The Kempner series recently regained some notoriety due to a Saturday Morning Breakfast Cereal comic (the last panel). The observation first appeared in a 1914 article in the American Mathematical Monthly, in which it was shown that the series consisting of the usual harmonic series \[ \sum_{n = 1}^{\infty} \frac{1}{n}\] but with all the terms, whose decimal expansion includes the digit '9', removed, in fact converges to some number below 80. The original proof is given in the Wikipedia article linked above, so I will not repeat it. But to make it easier to see the idea: let us first think about the case where the number is expressed in base 2. In base 2, all the positive integers has the leading binary bit being 1 (since it cannot be zero). Therefore there are no binary positive numbers without the bit '1' in its expansion. So the corresponding series converges trivially to zero. How about the case of the bit '0'? The only binary numbers without any '0' bits are \[ 1, 3 = (11)_2, 7 = (111)_2, 15 = (1111)_2, \ldots, 2^n - 1. \] So the corresponding series actually becomes \[ \sum_{n = 1}^\infty \frac{1}{2^n - 1} \leq \sum_{n = 1}^\infty \frac{1}{2^{n-1}} = 2. \]
So somewhere from the heavily divergent harmonic series, we pick up a rapidly converging geometric series. So what's at work here? Among all the $n$-bit binary numbers, exactly 1 has all bits not being 0. So the density of these kinds of numbers decays rather quickly: in base 2, there are $2^{n-1}$ numbers that are exactly $n$-bit long. So if a number $x$ has a binary representation that is exactly $n$ bits long (which means that $2^{n} \leq x < 2^{n+1}$), the chances that it is one of the special type of numbers is $\frac{1}{2^{n-1}} \approx \frac{2}{x}$. This probability we can treat then as a density: replacing the discrete sum $\sum \frac{1}{n}$ by the integral $\int \frac{1}{x}\mathrm{d}x$ (calculus students may recognize this as the germ of the "integral test") and replacing the $\mathrm{d}x$ by the density $\frac{2}{x} \mathrm{d}x$, we get the estimate \[ \text{Binary Kempner series } \approx \int_1^\infty \frac{2}{x^2} = 2.\]
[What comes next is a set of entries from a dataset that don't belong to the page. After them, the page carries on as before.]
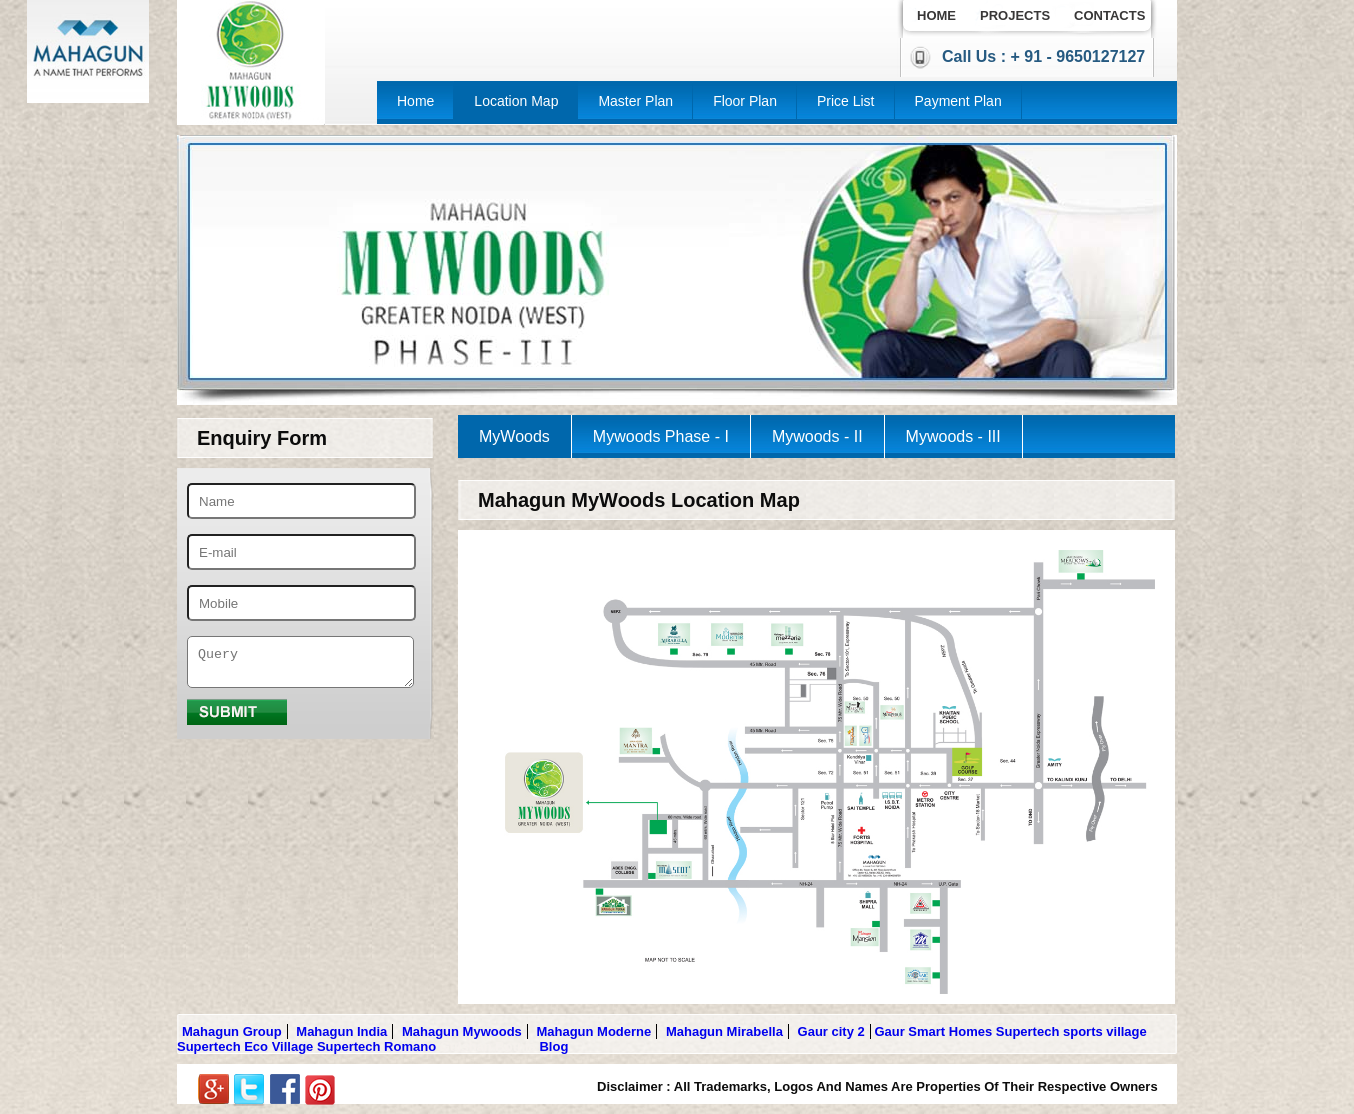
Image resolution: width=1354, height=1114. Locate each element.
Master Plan (635, 101)
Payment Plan (958, 101)
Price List (846, 101)
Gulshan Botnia (488, 1046)
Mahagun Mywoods (462, 1031)
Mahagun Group (232, 1031)
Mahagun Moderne (593, 1031)
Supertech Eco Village (245, 1046)
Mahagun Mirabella (724, 1031)
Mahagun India (341, 1031)
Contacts (1109, 15)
Doing the same thing with the original Kempner series gives that the chances a $n$-digit number does not contain the digit nine to be \[ \left(\frac89\right)\left(\frac9{10}\right)^{n-1} \approx \left( \frac{9}{10}\right)^{n}.\]
The length of the decimal expansion of a natural number $x$ is basically $1 + \log x$. So the density we are interested in becomes \[\left( \frac{9}{10}\right)^{1+\log x} ~\mathrm{d}x\] From this we can do an integral estimate \[ \text{Kempner series } \approx 0.9 \times \int_1^\infty \left( \frac{9}{100}\right)^{\log x} ~\mathrm{d}x.\] The integral can be computed using that \[ a^{\log b} = b^{\log a}\] to get \[ 0.9 \times \int_1^{\infty} \left( \frac{9}{100}\right)^{\log x} ~\mathrm{d}X = 0.9\times \int_1^\infty x^{\log 9 - 2} ~\mathrm{d}x = \frac{0.9}{1 - \log 9} \approx 19.66.\] Notice that this estimate is much closer to the currently known value of roughly 22.92 than to the original upper bound of 80 computed by Kempner.
Kempner's estimate is a heavy overestimate because he performed a summation replacing every $n$-digit long number that does not contain the digit 9 by $10^{n-1}$; this number can be many times (up to 9) times smaller than the original number. Our estimate is low because among the $n$-digit long numbers, the numbers that do not contain the digit 9 are not evenly distributed: they tend to crowd in the front rather than in the back (in fact, we do not allow them to crowd in the back because none of the numbers that start with the digit 9 is admissible). So if in the original question we had asked for numbers that do not contain the digit 1, then our computation will give an overestimate instead since these numbers tend to crowd to the back.